Assignment >> Only the lines from the one with "table, index (Un )" to the end of the data below should be returned, each exactly as it stands.

== Records for this exercise ==

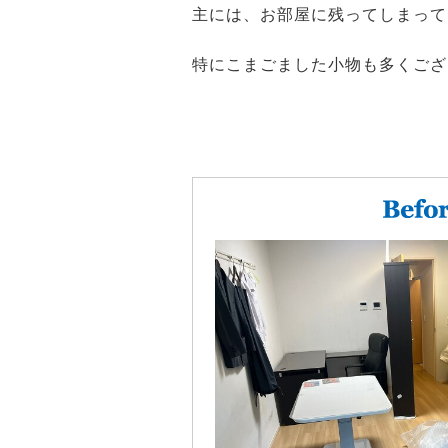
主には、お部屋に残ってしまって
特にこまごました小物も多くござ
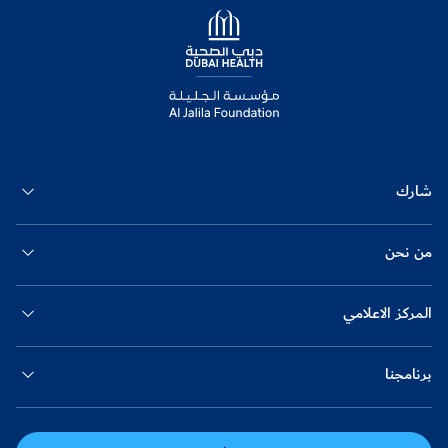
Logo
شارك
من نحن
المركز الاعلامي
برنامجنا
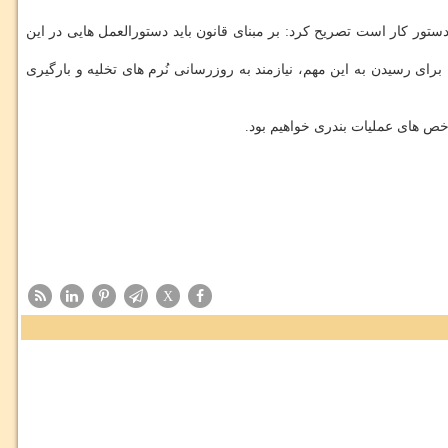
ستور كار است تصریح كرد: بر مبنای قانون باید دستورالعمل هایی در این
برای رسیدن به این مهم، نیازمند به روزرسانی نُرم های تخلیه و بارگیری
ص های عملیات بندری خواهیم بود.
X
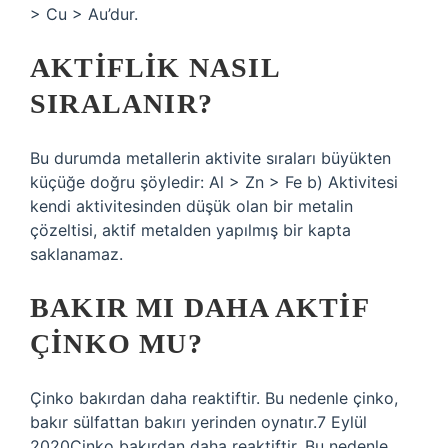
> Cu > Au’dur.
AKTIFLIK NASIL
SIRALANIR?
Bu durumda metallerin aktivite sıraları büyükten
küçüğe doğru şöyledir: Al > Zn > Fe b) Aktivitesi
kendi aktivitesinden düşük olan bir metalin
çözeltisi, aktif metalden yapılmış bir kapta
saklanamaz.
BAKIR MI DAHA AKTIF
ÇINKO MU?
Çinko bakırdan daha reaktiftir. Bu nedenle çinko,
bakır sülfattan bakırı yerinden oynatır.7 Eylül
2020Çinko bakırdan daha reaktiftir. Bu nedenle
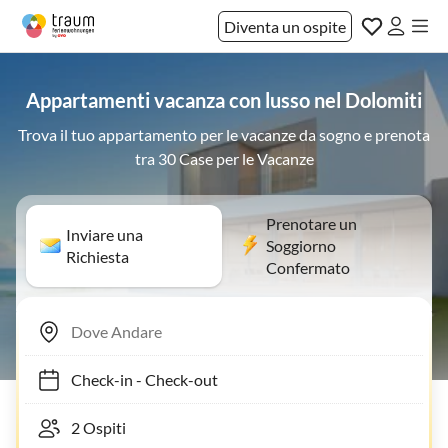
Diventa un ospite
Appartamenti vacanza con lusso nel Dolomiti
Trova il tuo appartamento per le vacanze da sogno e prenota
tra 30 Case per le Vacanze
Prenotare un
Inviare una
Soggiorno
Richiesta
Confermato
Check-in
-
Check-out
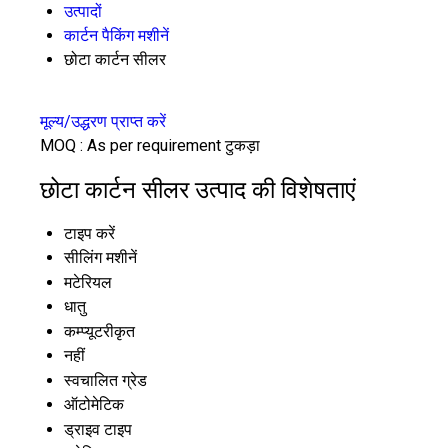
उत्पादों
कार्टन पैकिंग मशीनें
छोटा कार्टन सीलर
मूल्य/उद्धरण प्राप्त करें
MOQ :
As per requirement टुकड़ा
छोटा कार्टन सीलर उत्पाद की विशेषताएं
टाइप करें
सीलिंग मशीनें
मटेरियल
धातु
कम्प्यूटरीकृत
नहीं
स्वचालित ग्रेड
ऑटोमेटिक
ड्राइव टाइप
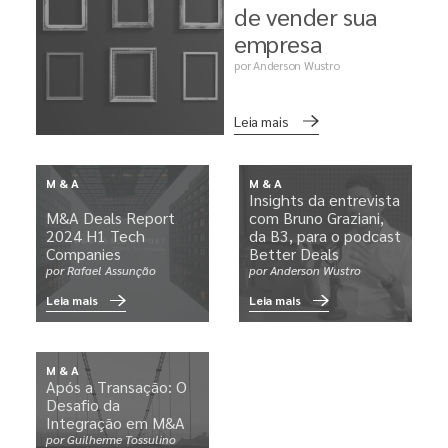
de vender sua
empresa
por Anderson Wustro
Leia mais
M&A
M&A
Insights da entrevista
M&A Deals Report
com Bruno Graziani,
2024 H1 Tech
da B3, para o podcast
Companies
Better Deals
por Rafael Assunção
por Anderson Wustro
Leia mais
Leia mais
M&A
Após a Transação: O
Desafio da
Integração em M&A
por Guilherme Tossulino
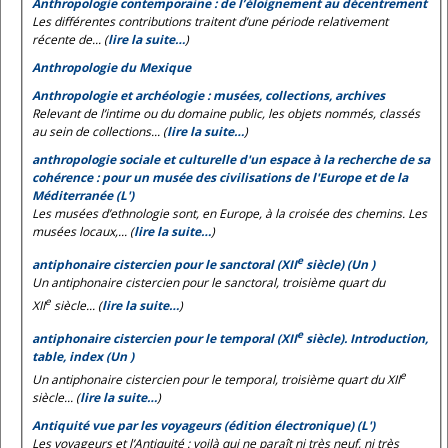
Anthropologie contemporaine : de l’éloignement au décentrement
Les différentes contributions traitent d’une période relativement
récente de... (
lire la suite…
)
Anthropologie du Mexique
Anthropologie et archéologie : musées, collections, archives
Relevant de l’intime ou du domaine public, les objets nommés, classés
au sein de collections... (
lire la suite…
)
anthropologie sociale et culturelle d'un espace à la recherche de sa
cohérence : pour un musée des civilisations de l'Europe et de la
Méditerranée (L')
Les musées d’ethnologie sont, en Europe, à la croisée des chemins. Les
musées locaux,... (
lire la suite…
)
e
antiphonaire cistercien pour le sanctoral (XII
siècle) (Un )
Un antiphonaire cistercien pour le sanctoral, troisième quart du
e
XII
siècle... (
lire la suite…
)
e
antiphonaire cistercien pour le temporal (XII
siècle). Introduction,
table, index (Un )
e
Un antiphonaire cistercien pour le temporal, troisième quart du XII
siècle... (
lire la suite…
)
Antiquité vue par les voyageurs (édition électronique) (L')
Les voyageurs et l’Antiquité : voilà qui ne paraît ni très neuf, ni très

===

Output below >>
table, index (Un )
e
Un antiphonaire cistercien pour le temporal, troisième quart du XII
siècle... (
lire la suite…
)
Antiquité vue par les voyageurs (édition électronique) (L')
Les voyageurs et l’Antiquité : voilà qui ne paraît ni très neuf, ni très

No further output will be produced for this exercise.